Towards Universal Solvers: Using PGD Attack in Active Learning to Increase Generalizability of Neural Operators as Knowledge Distillation from Numerical PDE Solvers
This addresses the problem of unreliable neural operators for scientific computing, offering a method to enhance generalizability, though it appears incremental as it builds on existing distillation and adversarial techniques.
The paper tackled the poor out-of-distribution generalization of neural operators like FNOs and DeepONets for solving nonlinear PDEs, proposing an adversarial teacher-student distillation framework that improved robustness while maintaining low parameter cost and fast inference, as demonstrated on Burgers and Navier-Stokes systems.

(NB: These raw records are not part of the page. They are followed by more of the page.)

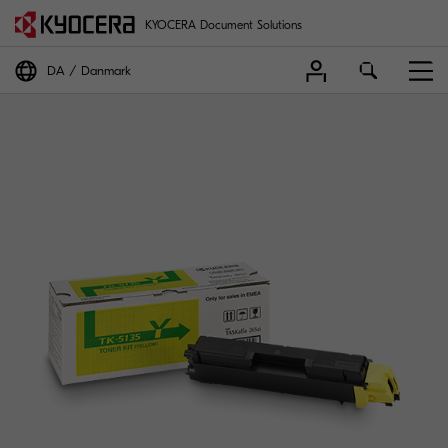
KYOCERA Document Solutions
DA
Danmark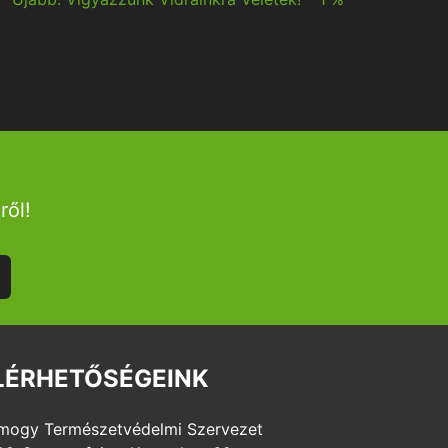
ről!
LÉRHETŐSÉGEINK
mogy Természetvédelmi Szervezet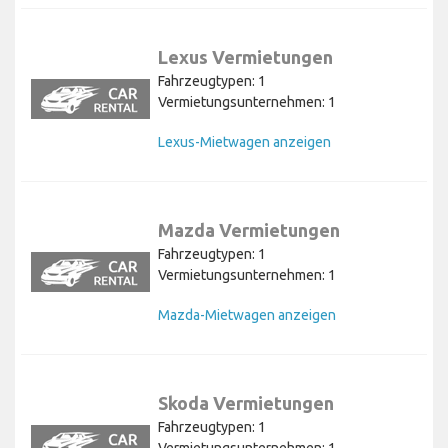
Lexus Vermietungen
Fahrzeugtypen: 1
Vermietungsunternehmen: 1
Lexus-Mietwagen anzeigen
Mazda Vermietungen
Fahrzeugtypen: 1
Vermietungsunternehmen: 1
Mazda-Mietwagen anzeigen
Skoda Vermietungen
Fahrzeugtypen: 1
Vermietungsunternehmen: 1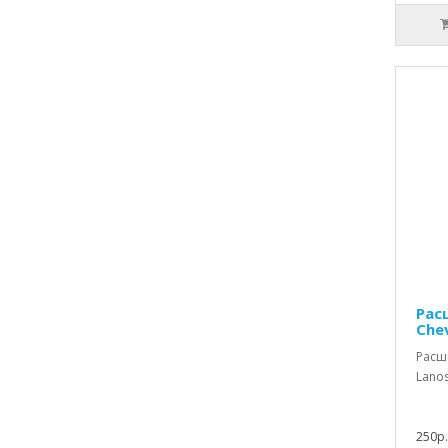
Рас
Chev
Расш
Lanos
250р.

Nonlinear PDE solvers require fine space-time discretizations and local linearizations, leading to high memory cost and slow runtimes. Neural operators such as FNOs and DeepONets offer fast single-shot inference by learning function-to-function mappings and truncating high-frequency components, but they suffer from poor out-of-distribution (OOD) generalization, often failing on inputs outside the training distribution. We propose an adversarial teacher-student distillation framework in which a differentiable numerical solver supervises a compact neural operator while a PGD-style active sampling loop searches for worst-case inputs under smoothness and energy constraints to expand the training set. Using differentiable spectral solvers enables gradient-based adversarial search and stabilizes sample mining. Experiments on Burgers and Navier-Stokes systems demonstrate that adversarial distillation substantially improves OOD robustness while preserving the low parameter cost and fast inference of neural operators.